Oncologist-approved cancer information from the American Society of Clinical Oncology

Co-Existing Conditions  

This section has been reviewed and approved by the Cancer.Net Editorial Board, 1/11

Key messages:

  • Co-existing conditions are health problems that a person has in addition to cancer.

  • Having a co-existing condition can increase the side effects of treatment and slow recovery time.

  • Talking with your doctor about any health problems you have can help you understand how they can affect cancer treatment.

Co-existing conditions are health problems that a person has along with cancer, such as high blood pressure, diabetes, or depression. These conditions often influence how treatment affects a person with cancer, including:

  • Prognosis (chance of recovery)

  • Ability to deal with the effects of treatment

  • Recovery from treatment

Knowing how your chronic conditions could affect treatment and recovery is an important part choosing treatment options.

Common co-existing conditions affected by treatment and recovery

Co-existing medical conditions can increase an older adult’s risk of side effects from treatment and slow recovery time. When making treatment decisions, you and your doctor should consider the following conditions, including other conditions you may have that are not on this list:

Heart conditions. Congestive heart failure, high blood pressure, arrhythmia (irregular heart beat), and a decrease in heart function may lessen your ability to deal with the physical effects of treatment. In addition, chemotherapy can worsen heart problems. Radiation therapy given near the heart and a combination of radiation therapy and chemotherapy can cause heart problems as well. Also, some medications that are taken for a heart condition may interact with chemotherapy.
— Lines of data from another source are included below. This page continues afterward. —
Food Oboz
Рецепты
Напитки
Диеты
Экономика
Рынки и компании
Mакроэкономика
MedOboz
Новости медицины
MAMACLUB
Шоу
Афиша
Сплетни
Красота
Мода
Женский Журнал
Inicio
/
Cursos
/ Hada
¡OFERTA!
Lung conditions. Emphysema (a lung disease that causes difficulty breathing), chronic obstructive pulmonary disease (loss of lung function), and decreased lung function affect how well your body handles certain medications.
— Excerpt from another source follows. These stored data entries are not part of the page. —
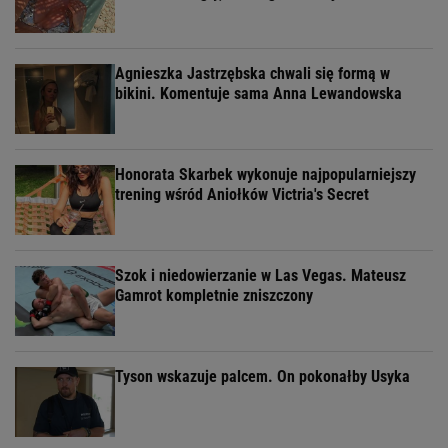
Agnieszka Jastrzębska chwali się formą w
bikini. Komentuje sama Anna Lewandowska
Honorata Skarbek wykonuje najpopularniejszy
trening wśród Aniołków Victria's Secret
Szok i niedowierzanie w Las Vegas. Mateusz
Gamrot kompletnie zniszczony
Tyson wskazuje palcem. On pokonałby Usyka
Kidney failure or decreased kidney function. As a person ages, some types of chemotherapy are more difficult for the kidneys to process. This can increase the risk of kidney problems and may prevent some older adults from receiving intense treatment.

Stomach problems. Difficulty absorbing nutrients from food can be made worse by chemotherapy, especially if the drugs cause nausea, vomiting, or diarrhea.
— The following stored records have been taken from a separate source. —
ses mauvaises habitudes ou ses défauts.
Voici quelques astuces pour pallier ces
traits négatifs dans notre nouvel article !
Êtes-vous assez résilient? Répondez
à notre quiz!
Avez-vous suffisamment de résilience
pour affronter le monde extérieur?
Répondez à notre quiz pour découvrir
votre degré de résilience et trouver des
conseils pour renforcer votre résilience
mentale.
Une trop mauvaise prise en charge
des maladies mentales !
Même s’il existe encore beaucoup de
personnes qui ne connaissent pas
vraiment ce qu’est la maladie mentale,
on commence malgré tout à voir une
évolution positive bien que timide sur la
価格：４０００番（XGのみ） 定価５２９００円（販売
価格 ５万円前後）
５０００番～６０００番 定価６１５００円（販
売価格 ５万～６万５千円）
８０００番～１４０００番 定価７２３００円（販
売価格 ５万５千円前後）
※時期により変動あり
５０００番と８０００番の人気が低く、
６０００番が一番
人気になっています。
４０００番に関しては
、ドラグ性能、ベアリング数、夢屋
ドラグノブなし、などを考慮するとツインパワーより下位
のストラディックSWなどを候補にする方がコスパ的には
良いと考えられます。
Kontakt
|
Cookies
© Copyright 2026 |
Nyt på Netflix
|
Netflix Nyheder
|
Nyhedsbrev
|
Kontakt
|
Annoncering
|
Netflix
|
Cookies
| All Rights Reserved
Poor nutrition. Some older adults may not be able to eat easily because of tooth loss, new dentures, or certain medications. These factors may also cause a decreased appetite or weight loss. Talk with your doctor or a registered dietitian (RD) for information on how to make sure you’re eating enough during cancer treatment.

Smoking. Smoking increases the risk of developing lung problems after surgery and may increase recovery time. Learn more about quitting smoking.

Alcoholism. A dependency on alcohol or other drugs can interfere with the ability to make treatment decisions and follow through with day-to-day responsibilities, including taking medication and having important screenings or tests. In addition, alcohol or drug use can increase recovery time.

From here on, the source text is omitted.